- [Problem] Copy out each line below containing "dati".

- [Data provided]
*** Block opens ***

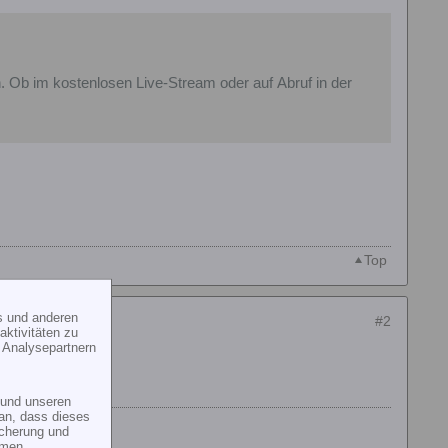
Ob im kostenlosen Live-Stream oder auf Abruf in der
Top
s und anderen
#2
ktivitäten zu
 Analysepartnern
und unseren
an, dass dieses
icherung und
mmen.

*** Block closes ***
*** Block opens ***

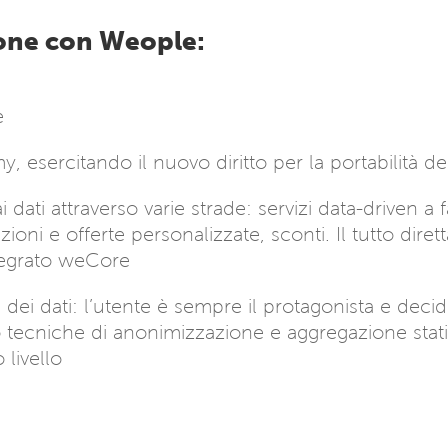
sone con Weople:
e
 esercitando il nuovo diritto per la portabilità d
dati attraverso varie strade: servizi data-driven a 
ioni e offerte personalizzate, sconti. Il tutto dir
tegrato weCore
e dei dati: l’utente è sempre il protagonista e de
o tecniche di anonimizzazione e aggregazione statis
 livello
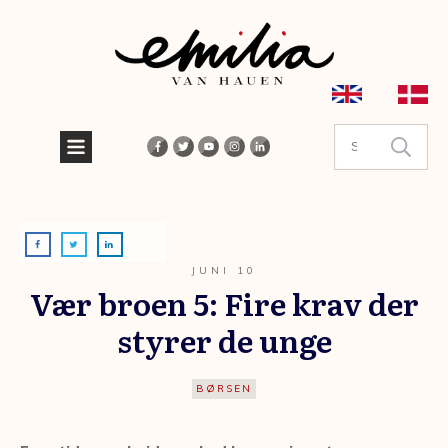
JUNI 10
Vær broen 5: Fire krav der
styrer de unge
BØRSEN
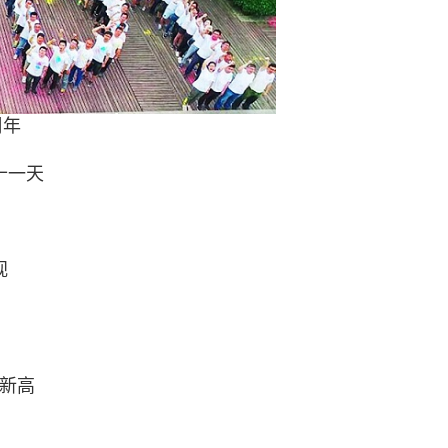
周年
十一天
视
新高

*** Block closes ***

- [Output]
dati attraverso varie strade: servizi data-driven a 
e dei dati: l’utente è sempre il protagonista e de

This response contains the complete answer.